Inclusive Entrepreneurship: Europe’s Untapped Advantage—If We Choose to Act

Brussels, June 2025

How close are we in Europe to achieving equality in entrepreneurship? For those of us committed to building a more inclusive business landscape, we have a kind of “equality thermometer” a comprehensive data report that shows where we stand, what progress we’ve made, and the challenges that still lie ahead: the OECD’s publication of 27 Inclusive Entrepreneurship Country Assessment Notes, which provides a comprehensive analysis of how national ecosystems support under-represented entrepreneurs, such as women, youth, seniors, migrants, the unemployed, and people with disabilities, by evaluating policy frameworks, delivery mechanisms, and the effectiveness of tailored support measures across the EU.

As the Inclusive Entrepreneurship Alliance, we commend this body of work. But we must go further. These reports must not sit on shelves. They must serve as a launchpad for transformation because inclusive entrepreneurship is not a peripheral issue. It is Europe’s untapped advantage.

A Mirror and a Map: What the OECD Reports Reveal

The OECD’s findings confirm what many in our Alliance already experience across Europe: pockets of excellence exist, but the overall policy landscape is fragmented, underfunded, and too often blind to the real-world barriers faced by underrepresented entrepreneurs.
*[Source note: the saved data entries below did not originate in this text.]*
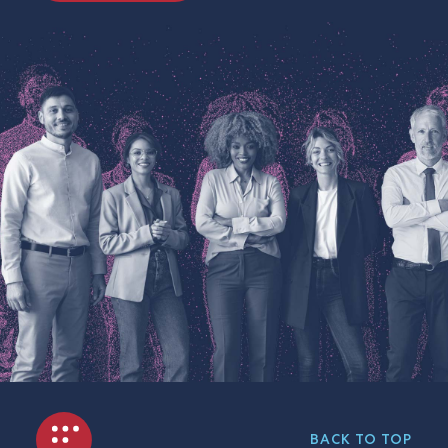
BACK TO TOP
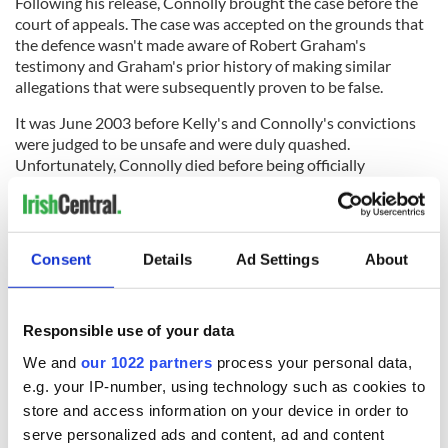
Following his release, Connolly brought the case before the
court of appeals. The case was accepted on the grounds that
the defence wasn't made aware of Robert Graham's
testimony and Graham's prior history of making similar
allegations that were subsequently proven to be false.
It was June 2003 before Kelly's and Connolly's convictions
were judged to be unsafe and were duly quashed.
Unfortunately, Connolly died before being officially
exonerated.
READ MORE
An Emperor saved by a Gael - the heroic life of
Consent
Details
Ad Settings
About
Maximilian O'Donnell
What happened to the USS Scorpion?
Responsible use of your data
Raymond Donoghue: An act of bravery that saved
We and
our 1022 partners
process your personal data,
dozens of tram passengers
e.g. your IP-number, using technology such as cookies to
store and access information on your device in order to
serve personalized ads and content, ad and content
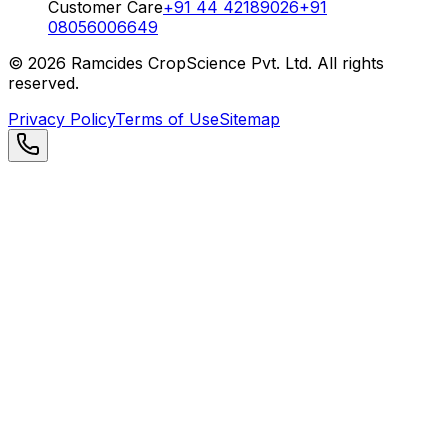
Customer Care
+91 44 42189026
+91
08056006649
©
2026
Ramcides CropScience Pvt. Ltd. All rights
reserved.
Privacy Policy
Terms of Use
Sitemap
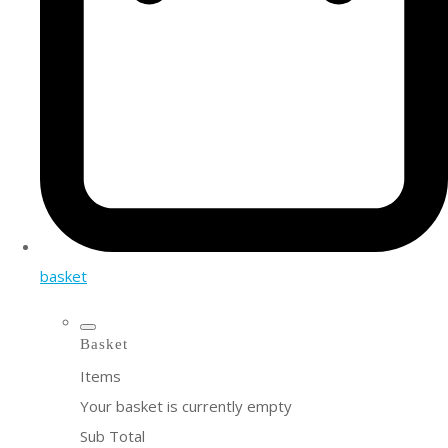
basket
Basket
Items
Your basket is currently empty
Sub Total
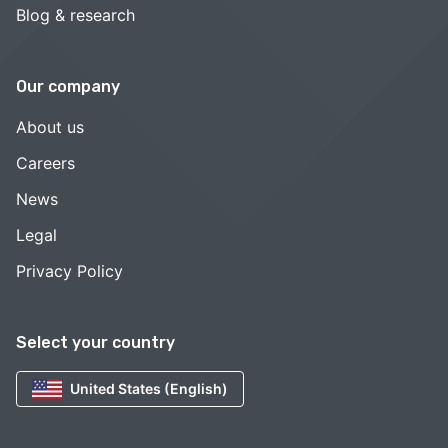
Blog & research
Our company
About us
Careers
News
Legal
Privacy Policy
Select your country
United States (English)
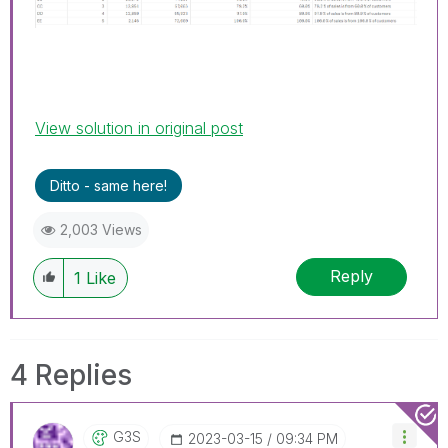
View solution in original post
Ditto - same here!
2,003 Views
Reply
1
Like
4 Replies
G3S
‎2023-03-15
09:34 PM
  • France offers regional support for women, yet lacks comprehensive migrant entrepreneurship strategies.
  • Germany has strong frameworks for migrant entrepreneurs, but lags in youth entrepreneurship programming.
  • Ireland excels in mentoring migrant founders, yet lacks rural youth engagement.
  • Croatia, Cyprus, and Romania, among others, show vibrant grassroots energy but suffer from weak strategic coordination and scalability.

Only a handful of countries have developed robust monitoring and evaluation systems to track progress in inclusive entrepreneurship.
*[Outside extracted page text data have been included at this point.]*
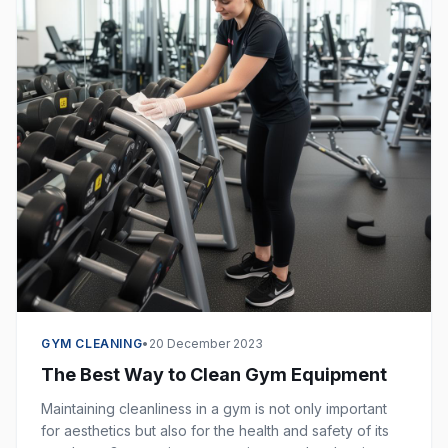
GYM CLEANING
•
20 December 2023
The Best Way to Clean Gym Equipment
Maintaining cleanliness in a gym is not only important
for aesthetics but also for the health and safety of its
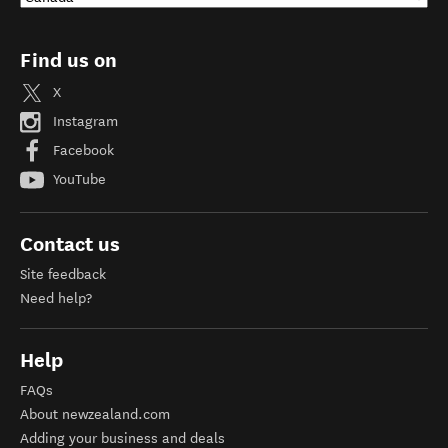
Find us on
X
Instagram
Facebook
YouTube
Contact us
Site feedback
Need help?
Help
FAQs
About newzealand.com
Adding your business and deals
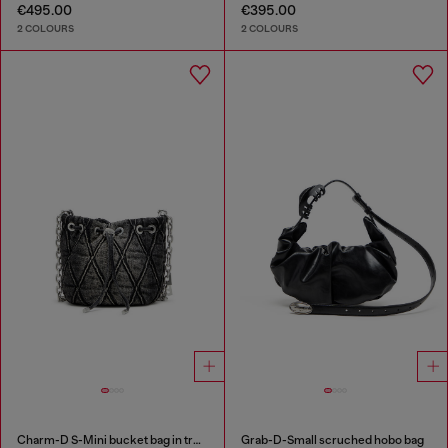
€495.00
€395.00
2 COLOURS
2 COLOURS
Charm-D S-Mini bucket bag in treated quilted denim
Grab-D-Small scruched hobo bag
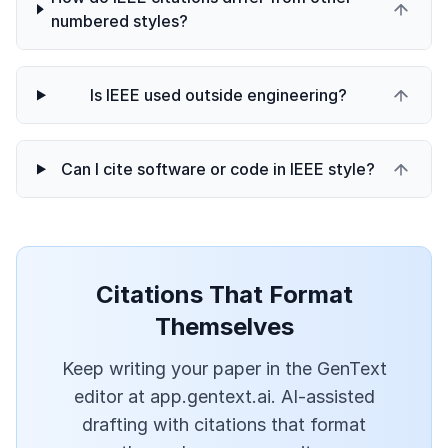
numbered styles?
Is IEEE used outside engineering?
Can I cite software or code in IEEE style?
Citations That Format
Themselves
Keep writing your paper in the GenText
editor at app.gentext.ai. AI-assisted
drafting with citations that format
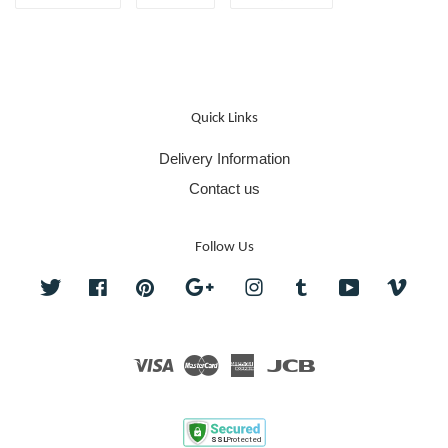
Quick Links
Delivery Information
Contact us
Follow Us
Twitter
Facebook
Pinterest
Google
Instagram
Tumblr
YouTube
Vime
Visa
Master
American
JCB
Express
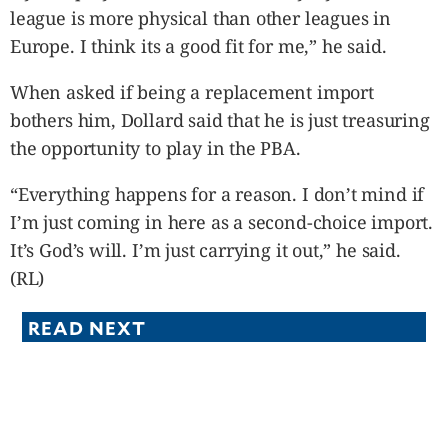
league is more physical than other leagues in
Europe. I think its a good fit for me,” he said.
When asked if being a replacement import
bothers him, Dollard said that he is just treasuring
the opportunity to play in the PBA.
“Everything happens for a reason. I don’t mind if
I’m just coming in here as a second-choice import.
It’s God’s will. I’m just carrying it out,” he said.
(RL)
READ NEXT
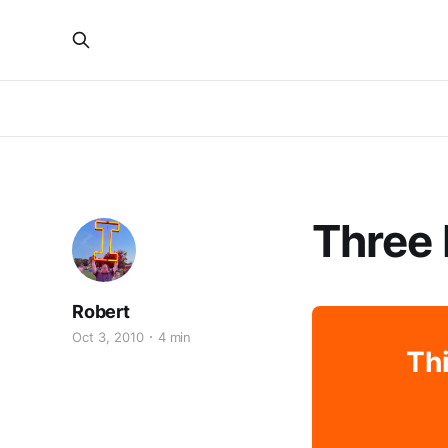
Three 
Robert
Oct 3, 2010
4 min
Thi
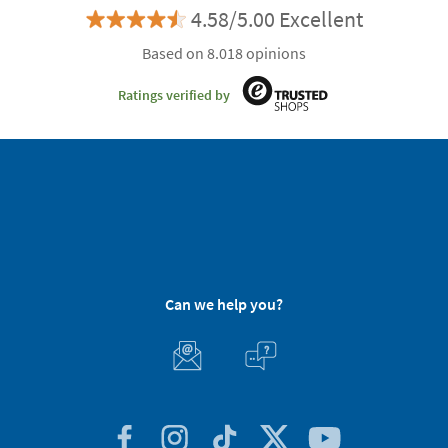
4.58/5.00 Excellent
Based on 8.018 opinions
Ratings verified by
Can we help you?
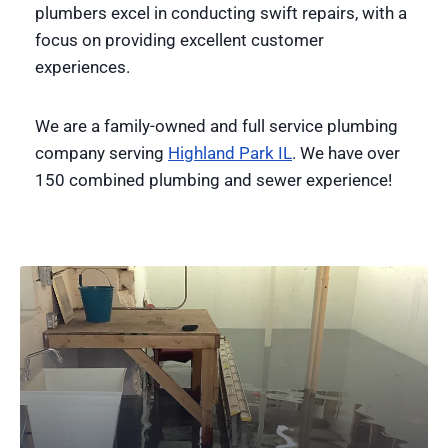
plumbers excel in conducting swift repairs, with a
focus on providing excellent customer
experiences.
We are a family-owned and full service plumbing
company serving
Highland Park IL
. We have over
150 combined plumbing and sewer experience!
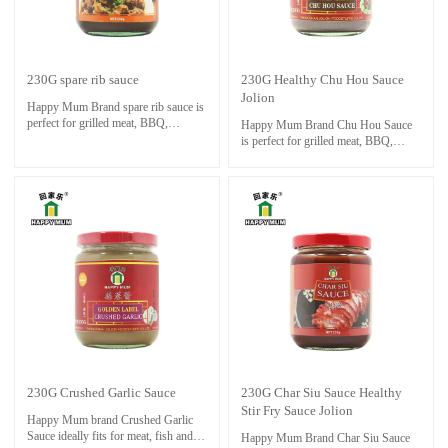
230G spare rib sauce
230G Healthy Chu Hou Sauce
Jolion
Happy Mum Brand spare rib sauce is
perfect for grilled meat, BBQ,
Happy Mum Brand Chu Hou Sauce
steamed seafood, fries,
is perfect for grilled meat, BBQ,
boils and fast food.In China,People
steamed seafood, fries,
loves to use Satay Sauce as dipping
boils and fast food.In China,People
sauce for Hot Pot foods.
loves to use Satay Sauce as dipping
It makes them delicious with a fresh
sauce for Hot Pot foods.
color and perfect aroma
It makes them delicious with a fresh
color and perfect aroma
230G Crushed Garlic Sauce
230G Char Siu Sauce Healthy
Stir Fry Sauce Jolion
Happy Mum brand Crushed Garlic
Sauce ideally fits for meat, fish and
Happy Mum Brand Char Siu Sauce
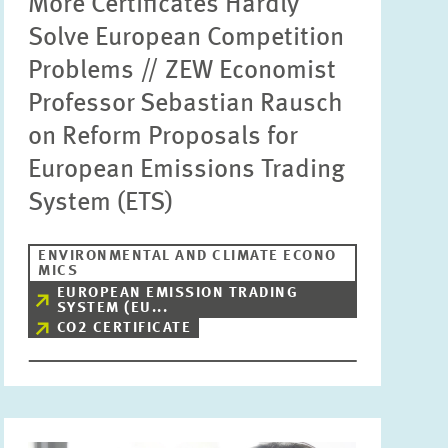
More Certificates Hardly
Solve European Competition
Problems // ZEW Economist
Professor Sebastian Rausch
on Reform Proposals for
European Emissions Trading
System (ETS)
ENVIRONMENTAL AND CLIMATE ECONO
MICS
EUROPEAN EMISSION TRADING
SYSTEM (EU...
CO2 CERTIFICATE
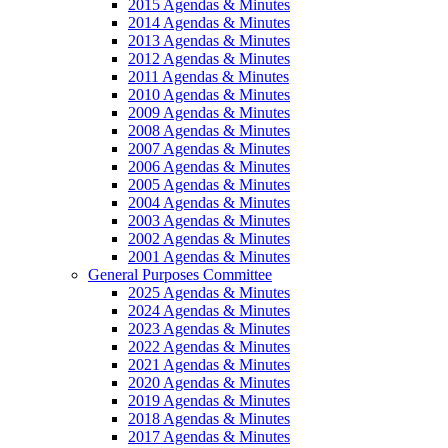
2015 Agendas & Minutes
2014 Agendas & Minutes
2013 Agendas & Minutes
2012 Agendas & Minutes
2011 Agendas & Minutes
2010 Agendas & Minutes
2009 Agendas & Minutes
2008 Agendas & Minutes
2007 Agendas & Minutes
2006 Agendas & Minutes
2005 Agendas & Minutes
2004 Agendas & Minutes
2003 Agendas & Minutes
2002 Agendas & Minutes
2001 Agendas & Minutes
General Purposes Committee
2025 Agendas & Minutes
2024 Agendas & Minutes
2023 Agendas & Minutes
2022 Agendas & Minutes
2021 Agendas & Minutes
2020 Agendas & Minutes
2019 Agendas & Minutes
2018 Agendas & Minutes
2017 Agendas & Minutes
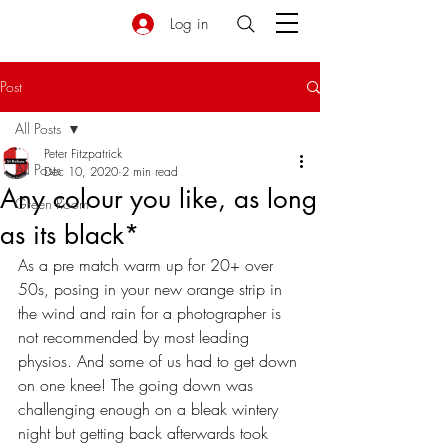
Log in
Post
All Posts
Peter Fitzpatrick
All Posts
Dec 10, 2020
2 min read
Any colour you like, as long
Green Room
as its black*
As a pre match warm up for 20+ over 
50s, posing in your new orange strip in 
the wind and rain for a photographer is 
not recommended by most leading 
physios. And some of us had to get down 
on one knee! The going down was 
challenging enough on a bleak wintery 
night but getting back afterwards took 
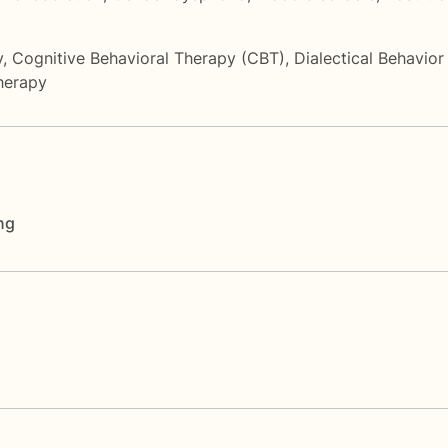
y
,
Cognitive Behavioral Therapy (CBT)
,
Dialectical Behavio
herapy
ng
The result? A Europe where entrepreneurial potential is unequally distributed not for lack of talent, but for lack of policy coherence, access to finance, tailored support, and strategic vision.

Source: OECD

Inclusive Entrepreneurship Is the Glue That Binds Europe’s Goals

The reports arrive at a pivotal time. Europe is rethinking its competitiveness, cohesion, and innovation model. And inclusive entrepreneurship is central to this shift. The findings of the OECD complement and reinforce key European strategic priorities:

The Draghi Report on European Competitiveness urges the full mobilisation of Europe’s human capital. Inclusive entrepreneurship does exactly that, bringing women, migrants, and marginalised groups into Europe’s innovation economy.

The Letta Report on the Future of the Single Market calls for inclusive growth and social cohesion. A diverse entrepreneurial ecosystem is not just desirable, it is essential for economic resilience and democratic renewal.

The Union of Skills Communication (COM/2025/90) puts lifelong learning and entrepreneurial skills at the centre of just transitions. But without targeted support, many aspiring entrepreneurs are left behind.

In other words: inclusive entrepreneurship is no longer optional. It is strategic.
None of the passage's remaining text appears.